I am regularly reminded of the “statistic” that the majority of people have a fear of public speaking greater than that of death. Google leads me to Richard Garber’s analysis of the origins of the ‘research’.
Published in ‘The Book of Lists’ of 1977, and probably originating from ‘What Are Americans Afraid Of’, The Bruskin Report, 53, July 1973, the claim has been reviewed many times – especially when most people who cite the statistic are frequently in the Public Speaking training industry.
- STOP PRESS – DATELINE: October, 2015 Chapman University in California recently published some interesting statistics on America’s top fears. Worth a read.
https://blogs.chapman.edu/wilkinson/2015/10/13/americas-top-fears-2015/
In the end, the specific proportion of fear and its relation to the perception of death is inconsequential….
What matters, is how you approach the prospect of presenting in public!
Like many of you, I’ve felt the headache the night before an important presentation, and the perspiration as the time approached to present my pitch. I look back now, and realise the chain of events. I could feel the stress, because I wasn’t prepared enough. I could hear the audience asking tough questions. I could see that I had gaps in my logic.
Human behaviour consistently shows that when faced with something with which we are unfamiliar, we choose how we respond, based on whether we see it as an opportunity or as a challenge. We utilise a range of strategies to qualify and quantify what we face, and more strategies as we manage our progress towards or away from the event itself.

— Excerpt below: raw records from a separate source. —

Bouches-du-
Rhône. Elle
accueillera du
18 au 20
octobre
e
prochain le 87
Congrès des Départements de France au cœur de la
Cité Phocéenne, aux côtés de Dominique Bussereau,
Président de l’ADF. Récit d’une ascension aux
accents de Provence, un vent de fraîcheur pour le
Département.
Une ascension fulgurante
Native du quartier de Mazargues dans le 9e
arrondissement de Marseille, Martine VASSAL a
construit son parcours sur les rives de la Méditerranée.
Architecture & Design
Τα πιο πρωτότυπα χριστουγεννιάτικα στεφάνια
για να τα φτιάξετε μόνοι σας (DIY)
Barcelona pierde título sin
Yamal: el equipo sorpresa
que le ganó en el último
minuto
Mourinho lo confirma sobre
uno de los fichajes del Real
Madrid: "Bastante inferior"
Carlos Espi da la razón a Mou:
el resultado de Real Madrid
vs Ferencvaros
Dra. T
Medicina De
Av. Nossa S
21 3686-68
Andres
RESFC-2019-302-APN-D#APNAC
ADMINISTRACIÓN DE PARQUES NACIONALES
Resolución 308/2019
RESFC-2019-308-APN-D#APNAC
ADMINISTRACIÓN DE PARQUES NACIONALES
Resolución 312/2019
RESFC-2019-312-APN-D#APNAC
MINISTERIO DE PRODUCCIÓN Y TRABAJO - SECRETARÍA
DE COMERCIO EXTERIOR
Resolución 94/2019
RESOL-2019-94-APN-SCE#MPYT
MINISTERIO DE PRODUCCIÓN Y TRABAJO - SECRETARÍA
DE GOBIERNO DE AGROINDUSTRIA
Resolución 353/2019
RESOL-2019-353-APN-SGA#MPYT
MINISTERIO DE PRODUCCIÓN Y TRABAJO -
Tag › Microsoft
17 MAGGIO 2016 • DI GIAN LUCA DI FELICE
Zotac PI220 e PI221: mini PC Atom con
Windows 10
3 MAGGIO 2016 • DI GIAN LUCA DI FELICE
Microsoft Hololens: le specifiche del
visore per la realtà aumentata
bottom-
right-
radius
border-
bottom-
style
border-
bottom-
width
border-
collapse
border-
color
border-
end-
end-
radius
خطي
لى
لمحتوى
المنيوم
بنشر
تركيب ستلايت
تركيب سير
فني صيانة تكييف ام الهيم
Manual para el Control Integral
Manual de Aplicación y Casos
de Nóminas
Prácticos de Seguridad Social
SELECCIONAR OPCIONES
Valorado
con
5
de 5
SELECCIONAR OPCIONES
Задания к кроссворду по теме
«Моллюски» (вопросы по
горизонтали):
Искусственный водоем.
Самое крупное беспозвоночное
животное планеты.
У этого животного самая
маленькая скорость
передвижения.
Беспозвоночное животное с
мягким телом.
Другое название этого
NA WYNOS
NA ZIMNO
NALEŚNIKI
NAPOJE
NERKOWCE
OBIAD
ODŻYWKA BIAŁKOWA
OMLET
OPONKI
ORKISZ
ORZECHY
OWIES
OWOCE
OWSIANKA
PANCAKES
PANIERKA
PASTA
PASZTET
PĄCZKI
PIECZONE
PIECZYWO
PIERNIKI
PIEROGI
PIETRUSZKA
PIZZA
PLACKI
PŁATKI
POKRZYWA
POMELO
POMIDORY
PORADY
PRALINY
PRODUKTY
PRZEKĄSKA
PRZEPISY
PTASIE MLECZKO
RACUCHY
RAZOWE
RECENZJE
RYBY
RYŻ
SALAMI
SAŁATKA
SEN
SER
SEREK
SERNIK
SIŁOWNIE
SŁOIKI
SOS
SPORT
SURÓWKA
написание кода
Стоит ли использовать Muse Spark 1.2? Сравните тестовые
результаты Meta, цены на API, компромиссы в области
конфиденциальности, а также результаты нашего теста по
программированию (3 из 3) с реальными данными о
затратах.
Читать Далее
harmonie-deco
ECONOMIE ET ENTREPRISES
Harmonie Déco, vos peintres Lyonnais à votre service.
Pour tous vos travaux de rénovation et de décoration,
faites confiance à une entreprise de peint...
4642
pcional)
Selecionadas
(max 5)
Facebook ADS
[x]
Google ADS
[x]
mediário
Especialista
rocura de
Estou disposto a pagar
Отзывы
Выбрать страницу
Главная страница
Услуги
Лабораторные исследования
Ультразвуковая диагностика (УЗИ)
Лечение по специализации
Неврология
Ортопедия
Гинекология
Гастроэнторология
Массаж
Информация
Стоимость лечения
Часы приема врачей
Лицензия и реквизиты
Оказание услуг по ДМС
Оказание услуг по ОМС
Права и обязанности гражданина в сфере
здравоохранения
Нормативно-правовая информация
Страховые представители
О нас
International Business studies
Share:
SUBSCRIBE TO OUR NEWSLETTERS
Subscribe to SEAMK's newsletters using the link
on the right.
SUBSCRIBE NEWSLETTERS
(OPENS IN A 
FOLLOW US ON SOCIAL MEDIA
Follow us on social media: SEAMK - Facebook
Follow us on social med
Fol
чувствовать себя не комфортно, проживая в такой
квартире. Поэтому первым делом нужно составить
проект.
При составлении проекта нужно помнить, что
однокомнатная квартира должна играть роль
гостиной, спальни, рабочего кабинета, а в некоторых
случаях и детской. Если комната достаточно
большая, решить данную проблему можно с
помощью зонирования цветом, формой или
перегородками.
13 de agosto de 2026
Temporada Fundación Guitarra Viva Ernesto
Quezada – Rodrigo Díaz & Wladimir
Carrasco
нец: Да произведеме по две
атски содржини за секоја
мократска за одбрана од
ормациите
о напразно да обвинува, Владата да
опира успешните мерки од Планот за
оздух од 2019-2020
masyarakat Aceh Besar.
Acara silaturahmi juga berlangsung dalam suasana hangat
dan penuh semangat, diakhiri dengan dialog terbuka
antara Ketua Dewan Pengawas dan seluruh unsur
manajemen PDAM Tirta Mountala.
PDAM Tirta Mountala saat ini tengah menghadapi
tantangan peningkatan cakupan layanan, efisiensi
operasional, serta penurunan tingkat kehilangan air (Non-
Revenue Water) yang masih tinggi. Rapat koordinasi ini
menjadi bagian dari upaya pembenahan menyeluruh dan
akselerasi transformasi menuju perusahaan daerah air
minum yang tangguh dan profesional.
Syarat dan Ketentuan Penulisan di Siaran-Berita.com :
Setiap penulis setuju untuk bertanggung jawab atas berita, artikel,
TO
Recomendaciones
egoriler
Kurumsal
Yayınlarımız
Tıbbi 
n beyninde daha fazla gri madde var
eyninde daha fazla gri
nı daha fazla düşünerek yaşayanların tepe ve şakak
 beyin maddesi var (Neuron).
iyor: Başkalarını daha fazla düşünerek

Once we realise that, we can make different choices. We can modify our strategies, so that we can approach the event in a different way.
Just think.. I could have prepared more thoroughly. I could have prepared answers for the questions that the audience could predictably ask. I could have ensured some of the audience were already on my side, before the actual presentation!
I had a range of strategies that could have prepared me and my audience for a better outcome. All I needed to do, is consider them, and utilise those strategies rather than those that led me to experience the fear, risk the embarrassment and expose my weaknesses to the audience I would really have preferred to impress.
What strategies do you use, when faced with a potential public speaking opportunity? How could you utilise better strategies to make your performance a memorable one – for the right reasons?